I trail off, unable to make myself put it into words. Camille’s mouth twists, a troubled frown. Her lashes dip. “It’s like you were both possessed.” She draws out the mirror, clutching it tightly as she refolds the fabric around it. “All the more reason that you shouldn’t go back to Therion again.”

The sight of the mirror in her hands makes a quaver of apprehension trail down my spine. But I square my shoulder, trying to feel resolute. “I have to speak with him, Camille. I have to find out what’s gone wrong before it gets worse.”

She sighs grimly, “Yes. I know. I would still like to run away, though.”

We exchange a fleeting, helpless look, then continue on in silence. The cave is ahead, a dark mouth in the shadowed edge of the cliff. The tide is low, the sea a distant murmur beyond the beach. As we pass through the arched entrance to the grotto, the air turns cool. The stone floor is as smooth as polished marble.

Camille casts me a veiled glance. “Sometimes I wish we were still children, and the three of us were all friends the way we used to be. The way it was before I went away to Trieste. I’ve missed you so much, Lacrimosa.”

Her words are like a ribbon, one end in her hand, the other end knotted around my heart. She’s tied back her hair with one of my barrettes, and this small detail, along with her fatigue-shadowed eyes, her crumpled, slept-in clothes, makes me feel warm with longing. Even like this, tired and worried, Camille is beautiful. The same aquiline features that make Alastair so severe are, on her, an ethereal kind of loveliness. She’s all watercolor hues, pastel rose and lilac.

“I missed you, too,” I murmur, my face gone hot. “I wanted to write you letters but Alastair said it wasn’t allowed.”

“Ugh, that place. No letters allowed at Beauvoir Academy except from your family. Father only wrote to scold me when I failed mymathematics exams, or to remind me to behave. At least Alastair sent nicer things. I asked him about you once. He mailed a drawing of the sea and a quote from his favorite poem.”

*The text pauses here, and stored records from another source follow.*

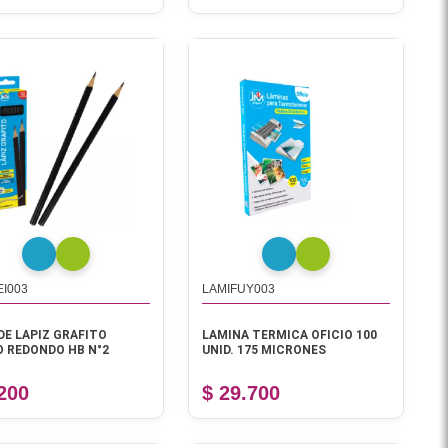
EI003
LAMIFUY003
DE LAPIZ GRAFITO
LAMINA TERMICA OFICIO 100
 REDONDO HB N°2
UNID. 175 MICRONES
.200
$ 29.700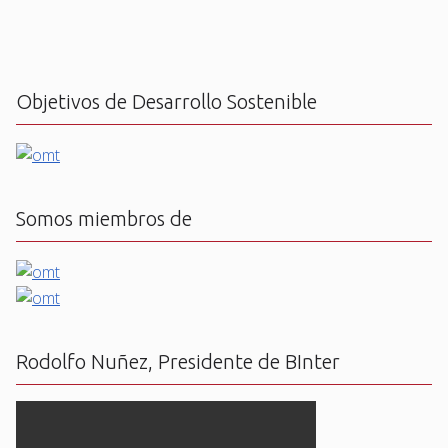
Objetivos de Desarrollo Sostenible
Somos miembros de
Rodolfo Nuñez, Presidente de BInter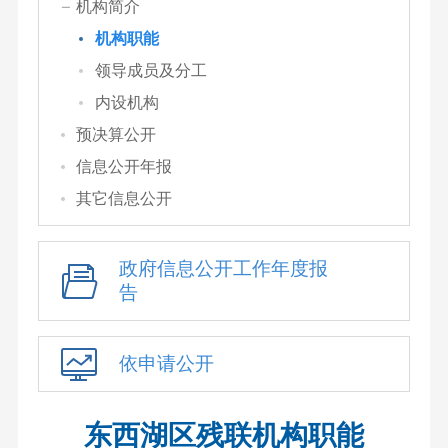
机构简介
机构职能
领导成员及分工
内设机构
预决算公开
信息公开年报
其它信息公开
政府信息公开工作年度报
告
依申请公开
东西湖区残联机构职能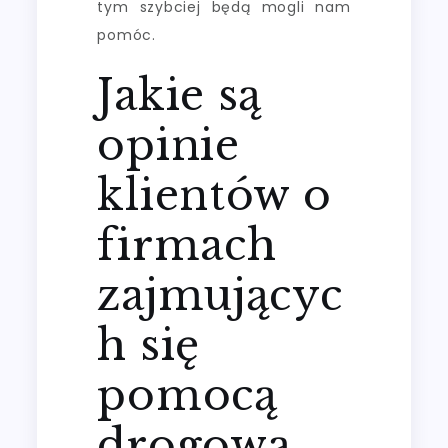
tym szybciej będą mogli nam
pomóc.
Jakie są
opinie
klientów o
firmach
zajmującyc
h się
pomocą
drogową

I laugh, though it’s bittersweet, remembering the in-between time when Camille was gone but Alastair was still my friend. “What did the poem say?”

“I don’t know. It was in Tharnish.”

I start to laugh harder, and Camille laughs, too. Then she reaches for my hand, clasps it between her own. My stomach flutters. She raises my hand to her lips, her eyes alight with fierce protectiveness, all zealous flame, and kisses my knuckles. “I won’t let Therion steal you. I promise.”

A hot shiver traces up the inside of my wrist, as though she’s whispered the words across my skin. I want to curl against her, let that fierceness cover me like golden armor. I’m so drawn to Camille, but it feels like danger. I know what it means—this longing, this wanting. How letting someone close means to lay your throat bare.

I want to trust Camille. I don’t want to be afraid of her in this way.

We go to the altar, our hands still clasped. The cool, dim light illuminates the velvet cloth and scattered shells. I find a box of matches, strike one, light both candles in their iron holders. Camille unwraps the mirror and sets it down.

We each drink from the flask of chthonic liquor. As I watch her swallow, I think about how the last time we were here, she kissed me. I stare for too long at her mouth, the way she licks away the indigo stain from her lips.

I’m so grateful she is here with me.